Public Open Data: The Good, the Bad, the Future

at IDEALAB: “Some of the most powerful tools combine official public data with social media or other citizen input, such as the recent partnership between Yelp and the public health departments in New York and San Francisco for restaurant hygiene inspection ratings. In other contexts, such tools can help uncover and ultimately reduce corruption by making it easier to “follow the money.”
Despite the opportunities offered by “free data,” this trend also raises new challenges and concerns, among them, personal privacy and security. While attention has been devoted to the unsettling power of big data analysis and “predictive analytics” for corporate marketing, similar questions could be asked about the value of public data. Does it contribute to community cohesion that I can find out with a single query how much my neighbors paid for their house or (if employed by public agencies) their salaries? Indeed, some studies suggest that greater transparency leads not to greater trust in government but to resignation and apathy.
Exposing certain law enforcement data also increases the possibility of vigilantism. California law requires the registration and publication of the home addresses of known sex offenders, for instance. Or consider the controversy and online threats that erupted when, shortly after the Newtown tragedy, a newspaper in New York posted an interactive map of gun permit owners in nearby counties.
…Policymakers and officials must still mind the “big data gap.”So what does the future hold for open data? Publishing data is only one part of the information ecosystem. To be useful, tools must be developed for cleaning, sorting, analyzing and visualizing it as well. …
For-profit companies and non-profit watchdog organizations will continue to emerge and expand, building on the foundation of this data flood. Public-private partnerships such as those between San Francisco and Appallicious or Granicus, startups created by Code for America’s Incubator, and non-partisan organizations like the Sunlight Foundation and MapLight rely on public data repositories for their innovative applications and analysis.
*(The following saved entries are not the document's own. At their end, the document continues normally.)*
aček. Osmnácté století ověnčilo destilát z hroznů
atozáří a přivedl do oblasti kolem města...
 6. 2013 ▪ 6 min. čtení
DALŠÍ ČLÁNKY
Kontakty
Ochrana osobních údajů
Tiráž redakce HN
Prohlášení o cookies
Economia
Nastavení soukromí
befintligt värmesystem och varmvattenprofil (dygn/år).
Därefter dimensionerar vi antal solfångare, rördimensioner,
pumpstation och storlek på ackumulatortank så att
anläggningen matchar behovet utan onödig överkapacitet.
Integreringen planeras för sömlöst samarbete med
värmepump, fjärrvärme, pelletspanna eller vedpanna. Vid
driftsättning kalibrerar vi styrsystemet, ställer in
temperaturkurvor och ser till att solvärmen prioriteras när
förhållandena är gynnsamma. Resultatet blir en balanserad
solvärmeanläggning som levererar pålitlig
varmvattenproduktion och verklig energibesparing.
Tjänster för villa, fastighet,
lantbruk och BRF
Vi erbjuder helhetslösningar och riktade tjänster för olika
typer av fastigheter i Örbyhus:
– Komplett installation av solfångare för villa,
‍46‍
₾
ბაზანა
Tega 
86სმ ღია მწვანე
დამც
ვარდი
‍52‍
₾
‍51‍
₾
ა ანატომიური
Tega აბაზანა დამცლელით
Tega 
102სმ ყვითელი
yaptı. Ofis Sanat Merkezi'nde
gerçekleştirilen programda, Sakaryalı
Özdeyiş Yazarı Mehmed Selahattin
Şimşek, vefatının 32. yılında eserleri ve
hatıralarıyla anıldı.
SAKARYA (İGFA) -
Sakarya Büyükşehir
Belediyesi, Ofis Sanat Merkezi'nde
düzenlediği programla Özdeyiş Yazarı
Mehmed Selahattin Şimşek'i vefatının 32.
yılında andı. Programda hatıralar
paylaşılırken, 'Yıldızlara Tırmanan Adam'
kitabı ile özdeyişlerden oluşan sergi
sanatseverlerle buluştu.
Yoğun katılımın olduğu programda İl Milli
Making public data more accessible is an important goal and offers enormous potential to increase civic engagement. To make the most effective and equitable use of this resource for the public good, cities and other government entities should invest in the personnel and equipment — hardware and software — to make it universally accessible. At the same time, Chief Data Officers (or equivalent roles) should also be alert to the often hidden challenges of equity, inclusion, privacy, and security.”